> **Your goal**
Go through the entries below and print, exactly, the lines starting at the one with "Hari ini pemerintah, khususnya" and ending at the one with "spécialiste juridique pour vos", keeping both ends and no others.
* * * * * * *
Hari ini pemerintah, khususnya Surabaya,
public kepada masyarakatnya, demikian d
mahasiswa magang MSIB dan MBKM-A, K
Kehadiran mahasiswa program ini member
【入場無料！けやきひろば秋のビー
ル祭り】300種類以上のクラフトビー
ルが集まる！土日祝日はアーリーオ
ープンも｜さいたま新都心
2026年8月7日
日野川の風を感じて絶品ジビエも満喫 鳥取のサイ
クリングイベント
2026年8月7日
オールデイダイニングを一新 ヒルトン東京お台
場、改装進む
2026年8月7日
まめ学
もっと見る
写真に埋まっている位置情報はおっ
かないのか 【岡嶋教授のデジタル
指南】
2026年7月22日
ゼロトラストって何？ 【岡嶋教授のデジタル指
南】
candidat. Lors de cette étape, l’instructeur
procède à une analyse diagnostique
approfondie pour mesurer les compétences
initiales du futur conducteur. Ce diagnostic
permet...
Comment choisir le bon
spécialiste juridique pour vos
* * * * * * *
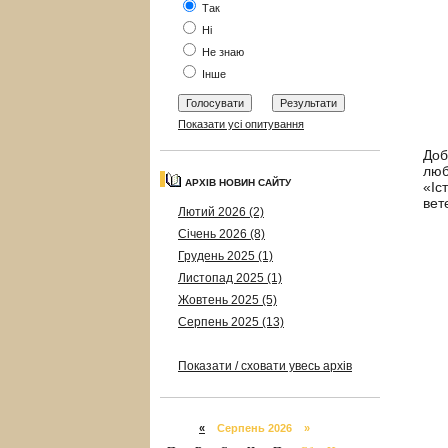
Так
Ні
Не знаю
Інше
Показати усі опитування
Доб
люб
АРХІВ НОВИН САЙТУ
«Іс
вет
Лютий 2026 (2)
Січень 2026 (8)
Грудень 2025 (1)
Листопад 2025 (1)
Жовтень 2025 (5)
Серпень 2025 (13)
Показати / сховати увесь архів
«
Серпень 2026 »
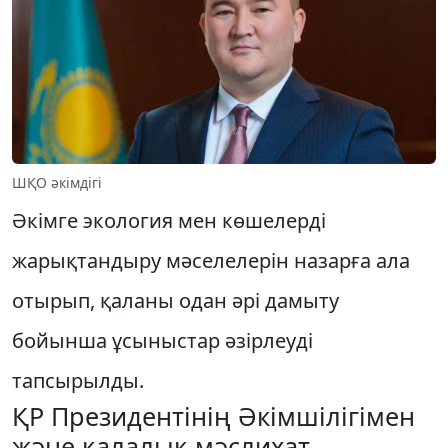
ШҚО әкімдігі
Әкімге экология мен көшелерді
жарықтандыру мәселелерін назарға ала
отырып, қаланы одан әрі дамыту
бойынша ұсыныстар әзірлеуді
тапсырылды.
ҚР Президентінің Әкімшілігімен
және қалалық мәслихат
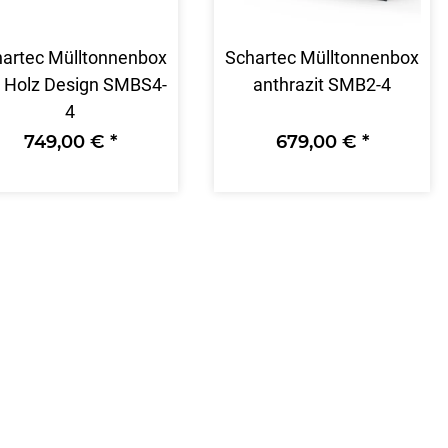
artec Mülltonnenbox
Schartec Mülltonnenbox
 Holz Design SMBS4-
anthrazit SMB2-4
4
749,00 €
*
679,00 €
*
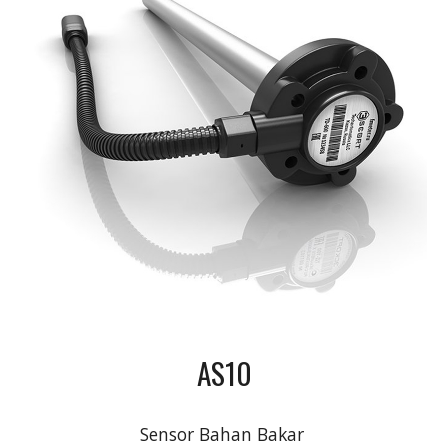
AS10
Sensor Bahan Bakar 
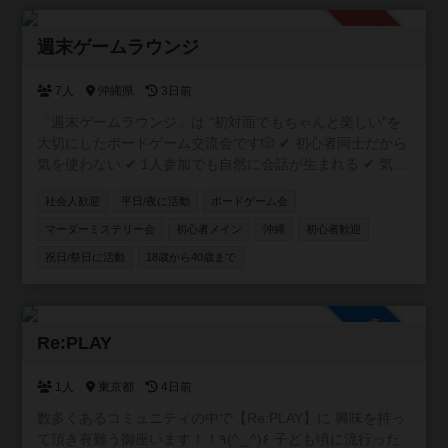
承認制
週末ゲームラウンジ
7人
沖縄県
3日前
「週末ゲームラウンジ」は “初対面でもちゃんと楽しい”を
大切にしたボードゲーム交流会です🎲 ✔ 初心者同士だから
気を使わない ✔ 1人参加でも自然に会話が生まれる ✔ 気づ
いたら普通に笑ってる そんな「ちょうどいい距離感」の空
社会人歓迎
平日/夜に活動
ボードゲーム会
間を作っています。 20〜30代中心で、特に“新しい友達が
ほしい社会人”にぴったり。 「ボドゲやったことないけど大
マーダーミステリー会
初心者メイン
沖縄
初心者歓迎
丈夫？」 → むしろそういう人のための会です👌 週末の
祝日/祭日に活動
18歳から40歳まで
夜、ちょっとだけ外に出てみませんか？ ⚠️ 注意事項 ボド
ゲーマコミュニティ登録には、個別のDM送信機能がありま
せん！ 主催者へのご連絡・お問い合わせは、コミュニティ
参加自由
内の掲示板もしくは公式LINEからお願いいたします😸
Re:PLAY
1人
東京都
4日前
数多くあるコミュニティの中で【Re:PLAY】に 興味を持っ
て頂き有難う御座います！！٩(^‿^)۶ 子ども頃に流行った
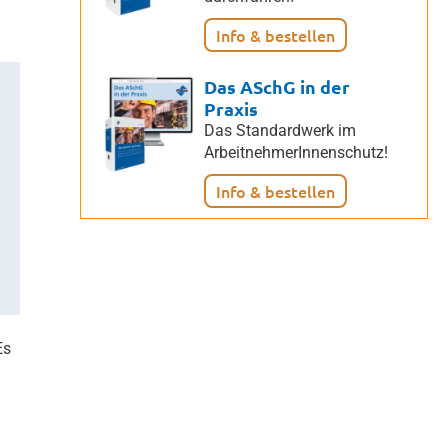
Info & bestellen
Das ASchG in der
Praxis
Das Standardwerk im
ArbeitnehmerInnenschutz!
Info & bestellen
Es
* * * * * * *
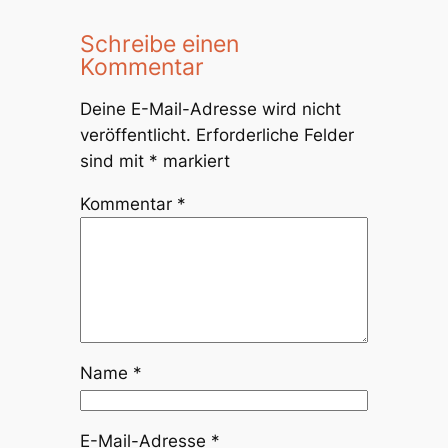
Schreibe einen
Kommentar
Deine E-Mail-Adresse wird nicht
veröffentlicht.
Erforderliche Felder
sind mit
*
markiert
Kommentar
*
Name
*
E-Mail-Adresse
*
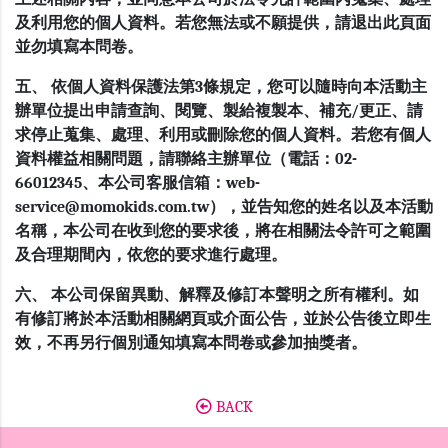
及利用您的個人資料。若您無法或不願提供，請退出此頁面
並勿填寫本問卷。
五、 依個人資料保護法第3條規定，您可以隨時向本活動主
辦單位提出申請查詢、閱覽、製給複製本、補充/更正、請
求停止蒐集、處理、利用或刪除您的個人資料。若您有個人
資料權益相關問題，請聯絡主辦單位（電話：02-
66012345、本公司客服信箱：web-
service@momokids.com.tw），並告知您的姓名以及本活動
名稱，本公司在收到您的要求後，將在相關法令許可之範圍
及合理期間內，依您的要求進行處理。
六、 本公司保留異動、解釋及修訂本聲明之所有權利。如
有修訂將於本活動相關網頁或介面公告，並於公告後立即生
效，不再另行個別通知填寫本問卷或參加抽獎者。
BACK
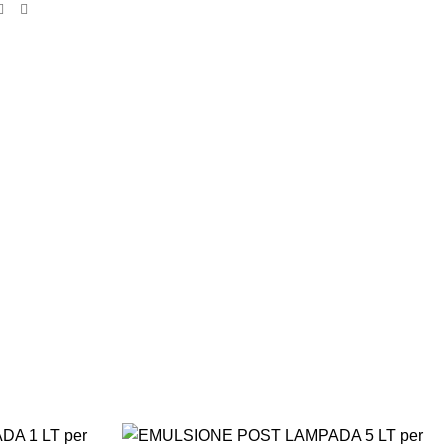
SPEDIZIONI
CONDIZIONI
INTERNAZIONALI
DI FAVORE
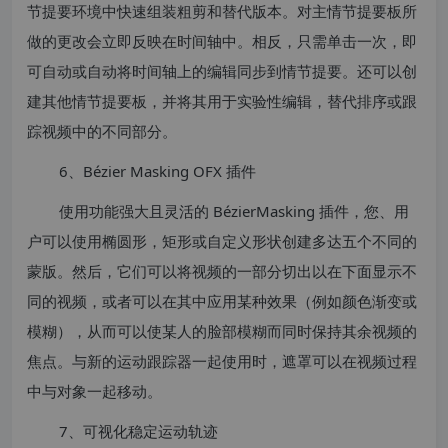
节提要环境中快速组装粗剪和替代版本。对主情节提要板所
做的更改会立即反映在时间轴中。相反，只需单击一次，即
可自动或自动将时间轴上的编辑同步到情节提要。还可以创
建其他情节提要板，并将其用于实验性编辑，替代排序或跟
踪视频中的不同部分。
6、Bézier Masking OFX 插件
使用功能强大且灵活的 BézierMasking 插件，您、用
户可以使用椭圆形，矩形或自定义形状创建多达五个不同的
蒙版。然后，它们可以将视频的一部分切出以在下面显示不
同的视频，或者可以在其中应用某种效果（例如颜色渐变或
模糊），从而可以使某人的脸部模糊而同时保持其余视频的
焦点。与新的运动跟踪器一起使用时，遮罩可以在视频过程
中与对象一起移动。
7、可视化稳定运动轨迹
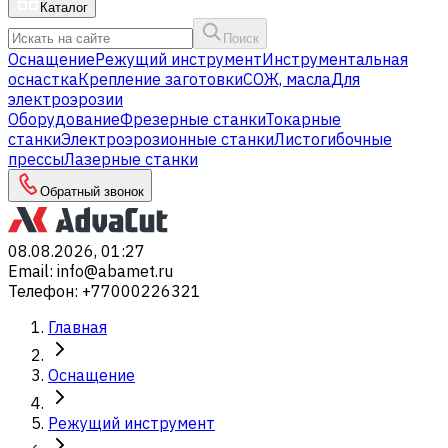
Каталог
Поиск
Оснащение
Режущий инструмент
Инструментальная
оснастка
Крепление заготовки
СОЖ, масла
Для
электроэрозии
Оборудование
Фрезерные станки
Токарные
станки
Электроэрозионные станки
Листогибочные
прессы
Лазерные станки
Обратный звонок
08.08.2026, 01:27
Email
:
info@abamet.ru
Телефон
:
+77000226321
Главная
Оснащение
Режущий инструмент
* * * * * * *
> **Exercise response**
Hari ini pemerintah, khususnya Surabaya,
public kepada masyarakatnya, demikian d
mahasiswa magang MSIB dan MBKM-A, K
Kehadiran mahasiswa program ini member
【入場無料！けやきひろば秋のビー
ル祭り】300種類以上のクラフトビー
ルが集まる！土日祝日はアーリーオ
ープンも｜さいたま新都心
2026年8月7日
日野川の風を感じて絶品ジビエも満喫 鳥取のサイ
クリングイベント
2026年8月7日
オールデイダイニングを一新 ヒルトン東京お台
場、改装進む
2026年8月7日
まめ学
もっと見る
写真に埋まっている位置情報はおっ
かないのか 【岡嶋教授のデジタル
指南】
2026年7月22日
ゼロトラストって何？ 【岡嶋教授のデジタル指
南】
candidat. Lors de cette étape, l’instructeur
procède à une analyse diagnostique
approfondie pour mesurer les compétences
initiales du futur conducteur. Ce diagnostic
permet...
Comment choisir le bon
spécialiste juridique pour vos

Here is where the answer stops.